When Coke saw that the marketing survey was going poorly, the Vice President of the team in charge of the Burger King account, had a marketing manager hire a "marketing consultant" to falsify the survey and rig the results so that it looked like FCB's caused traffic. The marketing manger paid ten thousand dollars to a Virginia man so he could take hundreds of kids to buy Burger King value meals for the sole purpose of falsely inflating the survey results. Burger King and its franchises took the bait and bought into it and ended up losing around 65 million dollars because of it. Around March 2001, this marketing fraud came to light at Coca-Cola in the Fountain Division. Matthew Whitley led a preliminary investigation that recommended the Vice President's termination.
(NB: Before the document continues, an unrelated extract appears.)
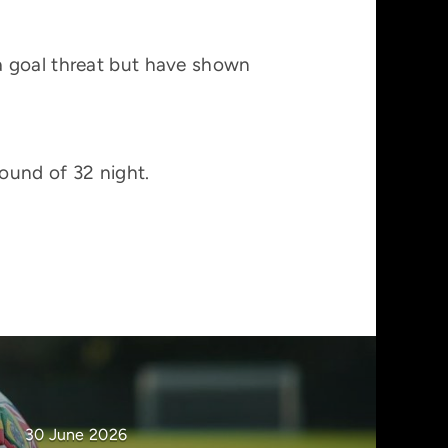
a goal threat but have shown
round of 32 night.
30 June 2026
He also alleged that Warren Buffet who is one of the four members of Coca-Cola's audit committee, convinced the committee to reject the request to terminate the vice president because such an incident would be potentially embarrassing for Coke. Rather, Whitley claims, Buffet persuaded the audit committee to go forward with FCB sales and victimize Burger King and its franchises rather than tell them the truth about the fraudulent marketing report. In his lawsuit, Whitley said it is because Buffet is the biggest shareholder of Coca-Cola, owning some 200 million shares, and he wanted to recover some lost money through this fraud. Furthermore, Buffet's Berkshire Hathaway Inc. owns the Dairy Queen chain, a direct competitor of Burger King, and the FCB fraud would cause serious financial injury to Burger King and Dairy Queen would directly and substantially benefit. Obviously, Coke and Buffet denied any of these charges.

However, even if the conversation with Warren Buffet never actually occurred, I think it is absolutely ridiculous to have someone with such strong ties to the company, and that is so obviously biased, continue to serve on the audit committee. The function of the audit committee is to serve as a more independent arm of the board of directors by consisting of non-officer board members, and to act as a liaison between the auditors and management. The New York Stock exchange has required that the audit committee consist of outside directors only, since 1978. In fact, the Sarbanes-Oxley Act increased these requirements. Section 301 talks about the function of audit committees and says", Each member of the audit committee of the issuer shall be a member of the board of directors of the issuer and shall otherwise be 'independent'.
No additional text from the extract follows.